10/06/2013 07h00
As Forças Armadas empregaram cerca de 33 mil militares na ação militar, que contou com o apoio de 1,1 mil servidores de agências governamentais.
Foi divulgado, na quinta-feira (6), o último balanço da operação Ágata 7. Após 19 dias, o trabalho chegou ao fim com a apreensão de 25,342 toneladas de maconha e 657 quilos de cocaína, crack e haxixe.
Os números são considerados um recorde histórico pelo Estado-Maior Conjunto das Forças Armadas, órgão do Ministério da Defesa que coordena a iniciativa.
Nas últimas horas, o Exército Brasileiro apreendeu 4,9 toneladas de explosivo numa empresa na região de Maringá (PR). Também na região Sul, a polícia apreendeu quatro fuzis.
Em São Grabriel da Cachoeira (AM), a 850 quilômetros de Manaus, policiais federais prenderam dez pessoas acusadas de pedofilia.
Ente os presos, políticos e empresários influentes daquela cidade, por supostamente prostituir indígenas.
Durante o período de realização da operação, tropas militares e civis federais, estaduais e municipais apreenderam também cerca de 4,5 mil metros cúbicos de madeira.
As Forças Armadas empregaram cerca de 33 mil militares na ação militar, que contou com o apoio de 1,1 mil servidores de agências governamentais.
Entorpecentes
O Grupo de Atuação Especial de Combate ao Crime Organizado (Gaeco/MS) desarticulou uma quadrilha de traficantes e apreendeu 3,41 toneladas de maconha, na fronteira com o Paraguai.
O maior volume de apreensão de entorpecentes foi encontrado na fronteira Sul do País. Ao longo das quase três semanas da Ágata, as tropas militares e a PF apreenderam 16,551 toneladas de maconha e 382,09 quilos de cocaína.
No último dia de operação, policiais federais estouraram um depósito numa casa de farinha com cinco toneladas de maconha na região de Céu Azul, Oeste do Paraná.

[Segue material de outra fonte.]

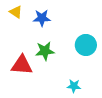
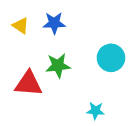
yellow triangle: (16, 12) -> (21, 26), moved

A droga teria seguido em caminhões de Foz do Iguaçu (PR) para aquela localidade.
Ao longo dos 11 mil quilômetros da fronteira Norte – do Oiapoque (AP) a Cabixi (RO) –, as Forças Armadas e a Polícia Federal contaram com a mobilização de tropas militares do Peru e da Colômbia.
Ao concluir a reunião de avaliação da operação, o chefe do EMCFA, general José Carlos De Nardi, destacou a importância da interoperabilidade das Forças Armadas para os resultados obtidos.
“Em nome do ministro da Defesa, Celso Amorim, quero agradecer pela participação, pelo empenho e pela operacionalidade. Tivemos um sucesso imenso na operação de fronteira que constituiu um dos eixos dos grandes eventos”, disse o general.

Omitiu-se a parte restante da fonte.